Commentary on Political Economy

Thursday 20 May 2021

 Apple must resist China’s tyranny




A man waits at an Apple Store in Shanghai last October. (Aly Song/Reuters)
Opinion by the Editorial Board
May 20 at 3:45 am Taiwan Time
“YOU GET in the arena, because nothing ever changes from the sideline.” This is how Apple CEO Tim Cook made the case a few years ago for his company’s presence in China. But an investigation by the New York Times suggests less is changing from inside the arena than Apple’s defenders have hoped.
This week’s report reveals the extent to which Apple must compromise its principles of privacy and civil liberties to appease President Xi Jinping’s government. Apple has always said that a U.S. firm can better stand up to the demands of the invasive regime than could a homegrown alternative, and indeed there are requests for personal information or app store takedowns that Apple has refused. But security experts worry that the very structure of its new iCloud centers in the country puts data at risk. Apple’s proactive efforts to censor its Chinese app store are similarly dispiriting.
Apple moved the data of its Chinese customers to the servers of a state-owned Chinese company not because it wished to, but because a 2016 cybersecurity law required onshoring. For the same reason, Apple moved the encryption keys for unlocking the data to that company’s centers. Apple insists that its security in China is its most robust anywhere and that the keys remain under its control; critics wonder how safe any data can really be on Chinese soil under the auspices of a Chinese institution.
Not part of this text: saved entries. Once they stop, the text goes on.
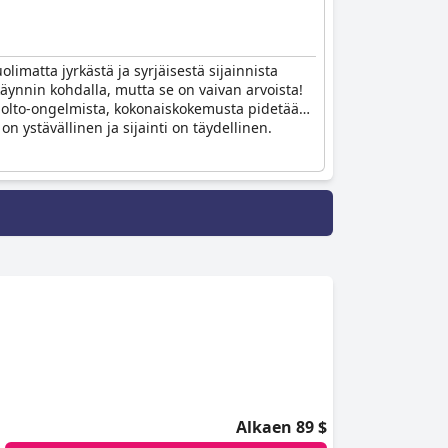
imatta jyrkästä ja syrjäisestä sijainnista
käynnin kohdalla, mutta se on vaivan arvoista!
 huolto-ongelmista, kokonaiskokemusta pidetään
n ystävällinen ja sijainti on täydellinen.
Alkaen 89 $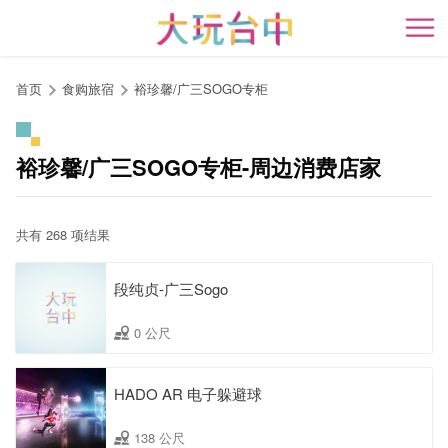
跳
到
开
主
要
首页
食购旅宿
裕珍馨/广三SOGO专柜
内
容
区
裕珍馨/广三SOGO专柜-周边消费店家
块
共有 268 项结果
段纯贞-广三Sogo
0 公尺
HADO AR 电子躲避球
138 公尺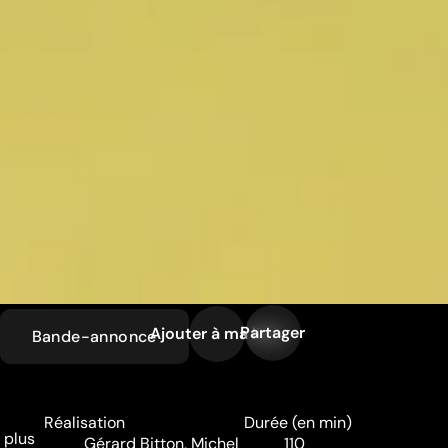
Partager
Ajouter à ma liste
Bande-annonce
Réalisation
Durée (en min)
 plus
Gérard Bitton
,
Michel
110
They wonder, too, how likely Apple is to deny Chinese orders to hand over data when authorities decide to ask for it rather than just take it.
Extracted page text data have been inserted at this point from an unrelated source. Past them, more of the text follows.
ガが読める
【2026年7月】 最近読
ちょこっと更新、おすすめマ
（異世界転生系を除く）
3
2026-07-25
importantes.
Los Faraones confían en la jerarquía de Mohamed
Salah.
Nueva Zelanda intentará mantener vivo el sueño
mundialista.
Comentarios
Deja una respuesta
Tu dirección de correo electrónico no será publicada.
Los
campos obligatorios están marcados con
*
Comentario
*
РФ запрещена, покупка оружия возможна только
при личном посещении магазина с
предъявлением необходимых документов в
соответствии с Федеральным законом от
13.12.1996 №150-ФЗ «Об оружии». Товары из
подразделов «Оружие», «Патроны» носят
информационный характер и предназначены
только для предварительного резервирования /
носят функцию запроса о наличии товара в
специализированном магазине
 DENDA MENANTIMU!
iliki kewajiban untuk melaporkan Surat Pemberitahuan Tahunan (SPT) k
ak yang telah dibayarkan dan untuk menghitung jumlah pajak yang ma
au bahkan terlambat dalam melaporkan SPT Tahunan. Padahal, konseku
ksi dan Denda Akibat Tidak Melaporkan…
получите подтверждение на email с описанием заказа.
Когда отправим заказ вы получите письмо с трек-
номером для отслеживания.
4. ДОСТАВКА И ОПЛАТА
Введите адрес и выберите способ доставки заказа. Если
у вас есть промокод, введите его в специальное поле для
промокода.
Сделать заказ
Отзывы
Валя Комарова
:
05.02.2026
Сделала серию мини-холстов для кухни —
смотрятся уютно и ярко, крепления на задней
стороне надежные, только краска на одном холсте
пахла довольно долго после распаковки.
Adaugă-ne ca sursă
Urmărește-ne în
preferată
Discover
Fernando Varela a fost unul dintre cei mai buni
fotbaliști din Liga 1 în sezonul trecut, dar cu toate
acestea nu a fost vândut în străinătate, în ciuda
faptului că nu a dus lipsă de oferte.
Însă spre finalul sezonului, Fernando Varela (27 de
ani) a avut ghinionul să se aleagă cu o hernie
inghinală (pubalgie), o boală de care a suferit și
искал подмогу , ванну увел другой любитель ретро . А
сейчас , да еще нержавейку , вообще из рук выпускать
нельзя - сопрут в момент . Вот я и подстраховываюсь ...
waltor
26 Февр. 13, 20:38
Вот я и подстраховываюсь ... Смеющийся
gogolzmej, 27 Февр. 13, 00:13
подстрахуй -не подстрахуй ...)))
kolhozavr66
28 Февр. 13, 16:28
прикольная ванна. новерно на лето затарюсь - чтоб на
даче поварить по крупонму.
The story is much the same when it comes to speech. Apple’s teams review apps for verboten topics such as Tiananmen Square or the independence of Tibet. This practice isn’t specific to China; Apple, much like other U.S. technology companies, makes a habit of following local laws. What is different, of course, are the laws themselves — in China, more draconian than a company with morality at the core of its brand should be able to stomach.
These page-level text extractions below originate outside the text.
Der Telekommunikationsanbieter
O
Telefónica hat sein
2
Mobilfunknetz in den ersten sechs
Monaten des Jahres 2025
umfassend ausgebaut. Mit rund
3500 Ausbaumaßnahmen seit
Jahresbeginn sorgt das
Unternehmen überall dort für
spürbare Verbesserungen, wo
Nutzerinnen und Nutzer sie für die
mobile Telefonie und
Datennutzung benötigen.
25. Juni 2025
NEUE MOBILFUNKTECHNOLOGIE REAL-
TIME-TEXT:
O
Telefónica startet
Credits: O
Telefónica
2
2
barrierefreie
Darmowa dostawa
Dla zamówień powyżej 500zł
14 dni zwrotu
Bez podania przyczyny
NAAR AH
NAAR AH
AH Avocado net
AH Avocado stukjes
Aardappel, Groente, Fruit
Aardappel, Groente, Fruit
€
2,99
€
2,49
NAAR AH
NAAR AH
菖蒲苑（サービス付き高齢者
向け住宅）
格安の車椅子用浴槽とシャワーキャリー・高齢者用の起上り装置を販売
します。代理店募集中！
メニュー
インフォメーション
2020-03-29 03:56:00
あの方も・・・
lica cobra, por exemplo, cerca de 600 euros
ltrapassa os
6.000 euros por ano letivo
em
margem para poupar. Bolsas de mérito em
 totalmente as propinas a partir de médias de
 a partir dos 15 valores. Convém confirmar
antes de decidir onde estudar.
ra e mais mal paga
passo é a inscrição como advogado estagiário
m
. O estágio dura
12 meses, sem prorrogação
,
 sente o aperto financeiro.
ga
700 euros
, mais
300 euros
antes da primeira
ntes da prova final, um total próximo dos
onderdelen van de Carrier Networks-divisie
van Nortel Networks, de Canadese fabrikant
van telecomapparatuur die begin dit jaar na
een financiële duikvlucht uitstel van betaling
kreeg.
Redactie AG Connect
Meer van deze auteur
Apple is undoubtedly in a sticky situation. The cheap, high-quality labor available in China enables the assembly of almost every iPhone, iPad and Mac computer, and the company rakes in $55 billion a year from the surrounding region. Losing China means losing a lot of money. Mr. Cook argues that Chinese consumers, deprived of protections only Apple provides them, would lose, too. Maybe so. Yet compliance with ever-harsher strictures not only cuts against the values Apple says it holds dear but also paves the road for other countries less set in their totalitarian ways to forge strictures of their own.
There are some red lines of anti-democracy that Apple shouldn’t cross — and those that China hasn’t asked the company to cross already, someday it surely will. Apple can reduce the cost of saying no by diversifying its supply chain, as it has begun to do for some products. Whatever the cost of resisting tyranny remains, Apple ought to be willing to pay.